The first italicized page summarizes the entire novel in nine neat paragraphs, beginning with this one:

The subject of this book is the life of the former cement worker and haulier Franz Biberkopf in Berlin. As our story begins, he has just been released from prison, where he did time for some stupid stuff; now he is back in Berlin, determined to go straight.

For further clarification: It is the 1920s in Berlin, that slim decadent wedge between those two big wars, and the Weimar capital buzzes with working-class resentment and political unrest. (And drinking. Lots and lots of drinking.)

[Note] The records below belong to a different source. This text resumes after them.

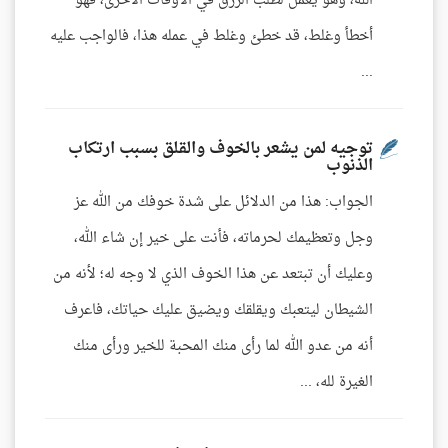
الله، وهو يعمل لطلب الرزق في الأوقات الأخرى، فهو
أخطأ وغلط، قد خطئ وغلط في عمله هذا، فالواجب عليه
...
توجيه لمن يشعر بالخوف والقلق بسبب ارتكاب
الذنوب
الجواب: هذا من الدلائل على شدة خوفك من الله عز
وجل وتعظيمك لحرماته، فأنت على خير إن شاء الله،
وعليك أن تبتعد عن هذا الخوف الذي لا وجه له؛ لأنه من
الشيطان ليتعبك ويقلقك ويضيق عليك حياتك، فاعرف
أنه من عدو الله لما رأى منك المحبة للخير ورأى منك
الغيرة لله، ...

We soon find out the “stupid stuff” Biberkopf did that landed his ass in jail, and find that the stuff wasn’t so much stupid as stupid and horrific. But by the time we’ve discovered the crimes of Biberkopf, it’s too late: the narrator’s got his sharp teeth sunk into the bit of our brain that pumps sympathy for the supposed hero of the story.

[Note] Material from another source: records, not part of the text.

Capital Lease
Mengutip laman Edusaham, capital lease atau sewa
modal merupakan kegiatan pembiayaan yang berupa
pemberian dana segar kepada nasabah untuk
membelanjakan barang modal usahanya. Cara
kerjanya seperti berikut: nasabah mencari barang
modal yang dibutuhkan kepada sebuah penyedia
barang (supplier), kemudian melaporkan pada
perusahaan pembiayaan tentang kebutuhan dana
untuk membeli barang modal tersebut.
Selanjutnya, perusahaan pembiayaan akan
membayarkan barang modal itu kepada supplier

But again: What is it about?

Well:

Biberkopf tries to play it straight, but life on the Alexanderplatz and its seedy environs ain’t easy. He slings newspapers, mixes it up with communists and Nazis alike, and tries to keep his nose clean. But, this being a picaresque tale, he falls in with old associates, falls into old petty crimes, and eventually loses his arm. (Like, literally.) He takes to pimping, thinking it easy, but pimping presents its own problems. There’s love, lust, murder, and betrayal. (And drinking. Lots and lots of drinking.)

What is it about? is not really the right question for Berlin Alexanderplatz. Instead: What is it?

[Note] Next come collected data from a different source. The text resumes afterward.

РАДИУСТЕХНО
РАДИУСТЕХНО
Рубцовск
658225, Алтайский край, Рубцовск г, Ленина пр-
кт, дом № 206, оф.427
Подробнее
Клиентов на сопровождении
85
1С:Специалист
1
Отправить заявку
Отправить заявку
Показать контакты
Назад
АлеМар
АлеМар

Berlin Alexanderplatz is a literary montage, a vicious collage, an explosion of colors, a carnival of noise and chaos and entropy, told by a narrator who occasionally tries to sort the pieces out for the reader, but usually is more content to drop a metaphorical bomb on us and then spend a dozen or so pages explaining how the bomb got there and who planted it and why the saboteur was so hellbent on destruction in the first place.

Our narrator is a ventriloquist, popping into the consciousnesses and throats of characters major, minor, and peripheral (at best) alike. There’s a cinematic orality to the novel, a shuffling, skipping, vamping voiceyness to Döblin’s prose that Hofmann’s translation renders as a kind of cackling cockney English. It sparks and hoots and howls.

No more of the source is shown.